Umieścić 100 µl roztworów reakcyjnych LLPS zawierających 25 µM nieznakowanego monomerycznego Tau441 (z 25 µM αS lub bez) w buforze LLPS (uzupełnionym jak powyżej) na niewiążących 96-dołkowych mikropłytkach pokrytych folią samoprzylepną, a tworzenie kropel sprawdzono za pomocą mikroskopii WF po zrównoważenie.w ciągu 10 minutPo 48 godzinach inkubacji w temperaturze pokojowej potwierdzono obecność tratw białkowych i plam.Następnie ostrożnie usuń płyn nad tratwami ze dołków, następnie dodaj 50 l buforu do dysocjacji (10 mM HEPES, pH 7,4, 1 M NaCl, 1 mM DTT) i inkubuj przez 10 minut.Wysokie stężenie soli gwarantuje, że LLPS nie powtórzy się z powodu resztkowego PEG, a możliwe zespoły białkowe utworzone jedynie w wyniku oddziaływań elektrostatycznych zostaną zdemontowane.Następnie ostrożnie zeskrobano dno dołka końcówką mikropipety i powstały roztwór przeniesiono do pustego dołka obserwacyjnego.Po inkubacji próbek z 50 µM ThT przez 1 godzinę, obecność izolowanych plamek sprawdzono za pomocą mikroskopii WF.Przygotować sonikowane włókienka αS poprzez inkubację 300 µl 70-µM roztworu αS w PBS o pH 7,4, azydku sodu 0,01% w temperaturze 37°C i 200 obr./min na wytrząsarce orbitalnej przez 7 dni.Roztwór następnie odwirowano przy 9600 x g przez 30 min, osad ponownie zawieszono w PBS o pH 7,4 i poddano sonikacji (1 min, 50% cykl, 80% amplituda w sonikatorze Vibra-Cell VC130, Sonics, Newton, USA) próbki włókienek ze stosunkowo równomiernym rozkładem wielkości małych włókienek.

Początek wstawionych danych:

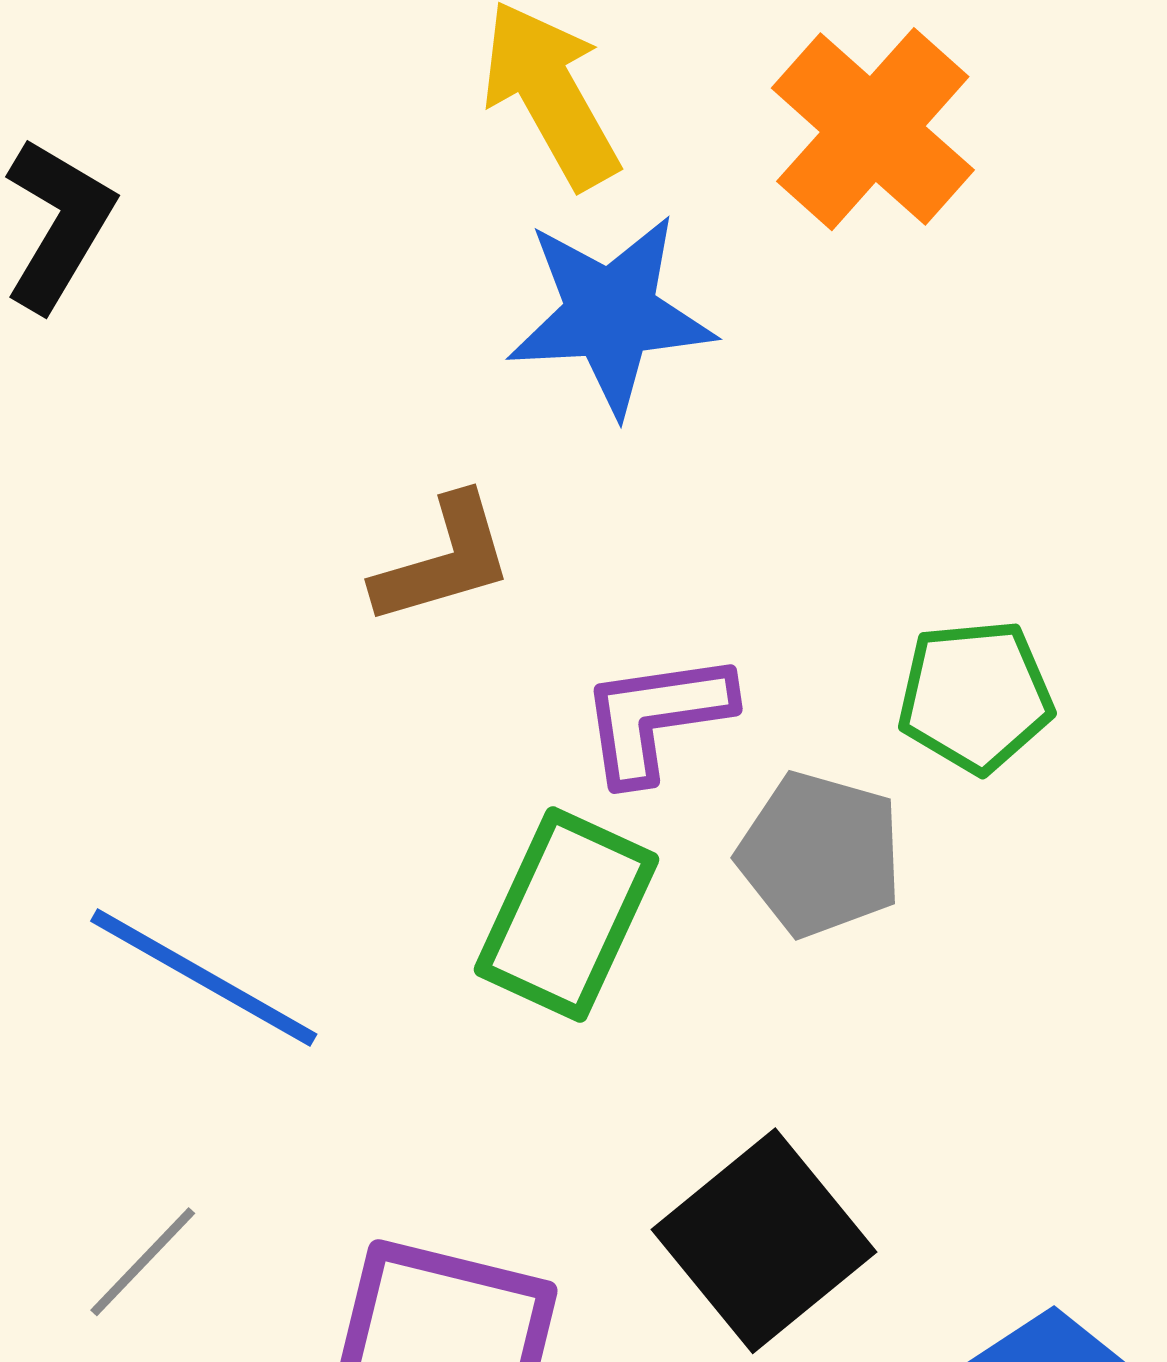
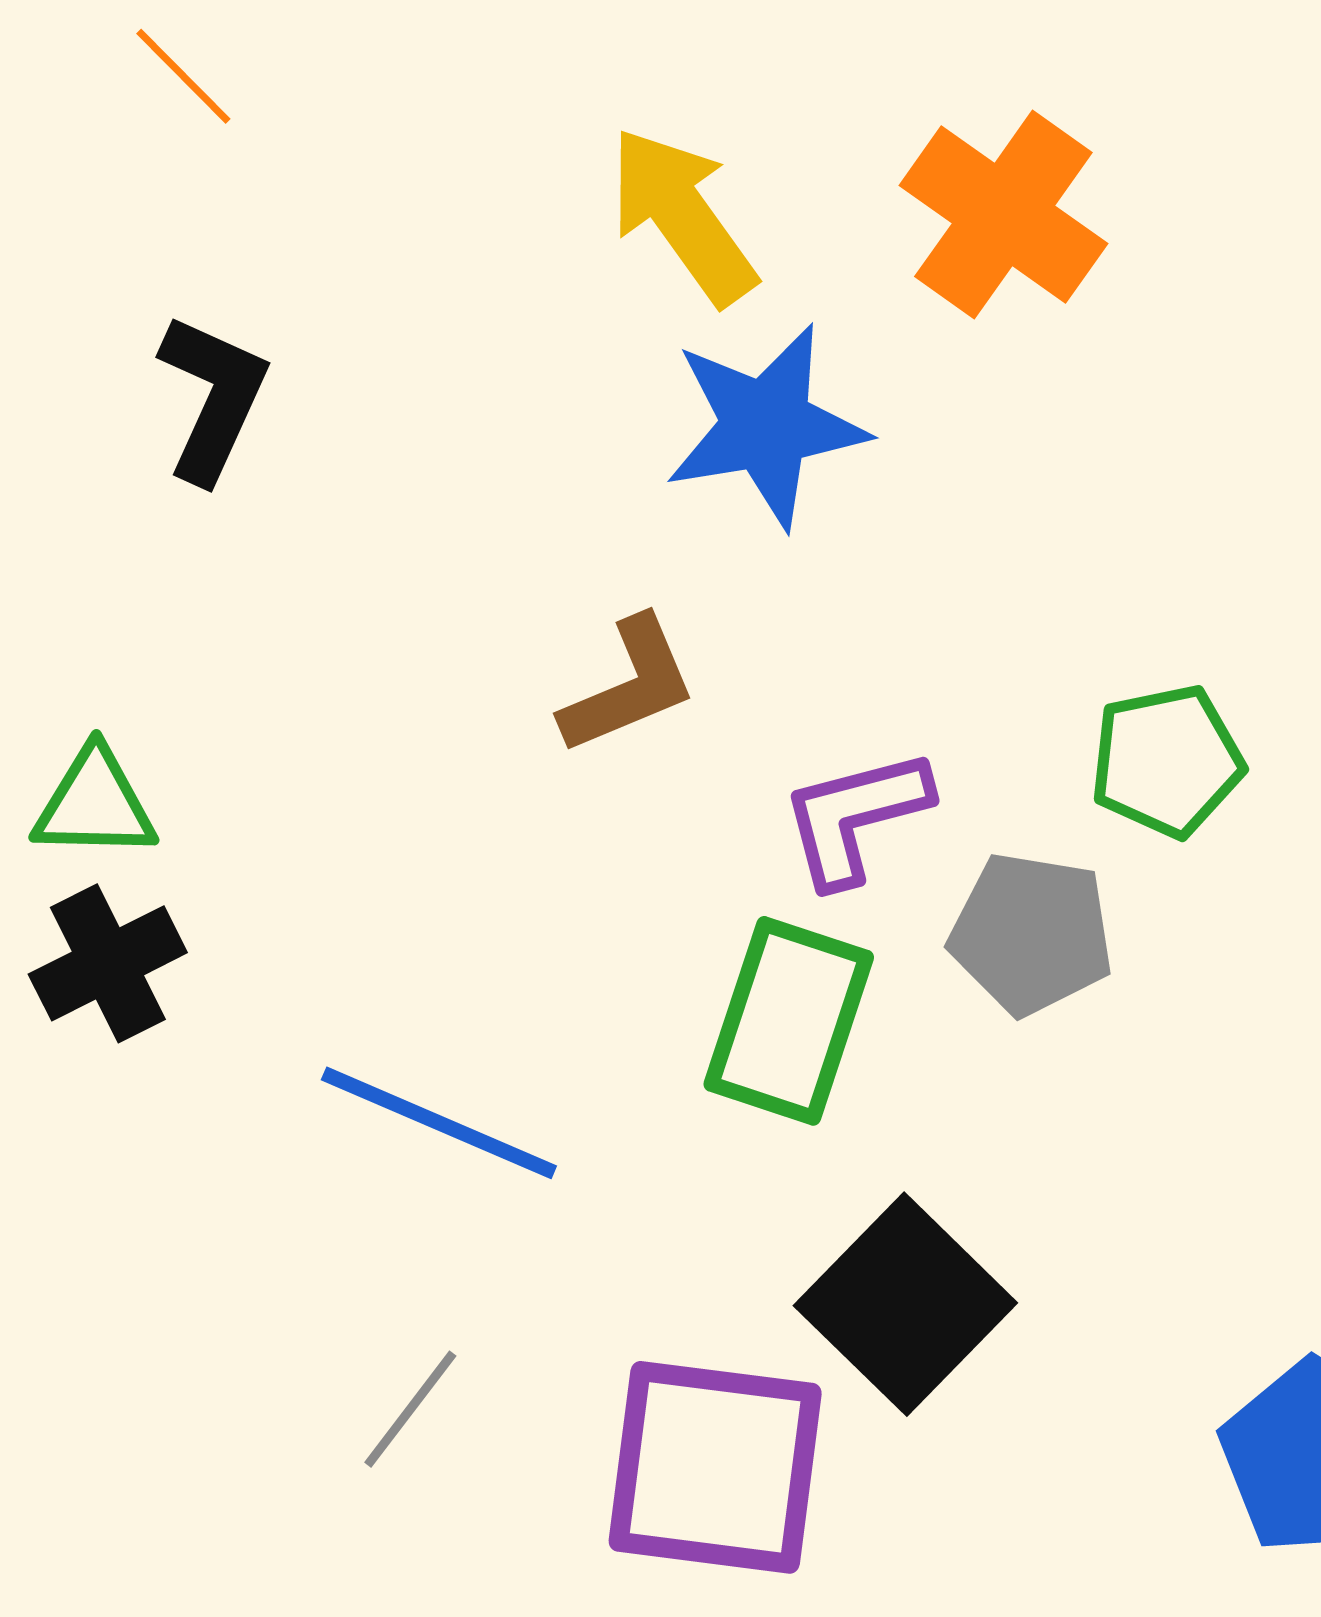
black square: (764, 1241) -> (905, 1304), moved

Analizę FCS/FCCS i wykrywanie koincydencji dwóch kolorów (TCCD) przeprowadzono na tym samym fluorescencyjnym mikroskopie konfokalnym z rozdzielczością czasową MT200 (Pico-Quant, Berlin, Niemcy), który był używany w eksperymentach mikroskopowych FLIM-FRET przy użyciu trybu PIE.Do mocy lasera w tych eksperymentach dodano 6,0 µW (481 nm) i 6,2 µW (637 nm).Wybrano kombinację tych mocy lasera, aby uzyskać podobną jasność zastosowanych par fluoroforów, osiągając jednocześnie optymalne współczynniki zliczania i unikając fotowybielania i nasycenia.Zarówno zbieranie danych, jak i analizę przeprowadzono przy użyciu dostępnego na rynku oprogramowania SymphoTime64 w wersji 2.3 (PicoQuant, Berlin, Niemcy).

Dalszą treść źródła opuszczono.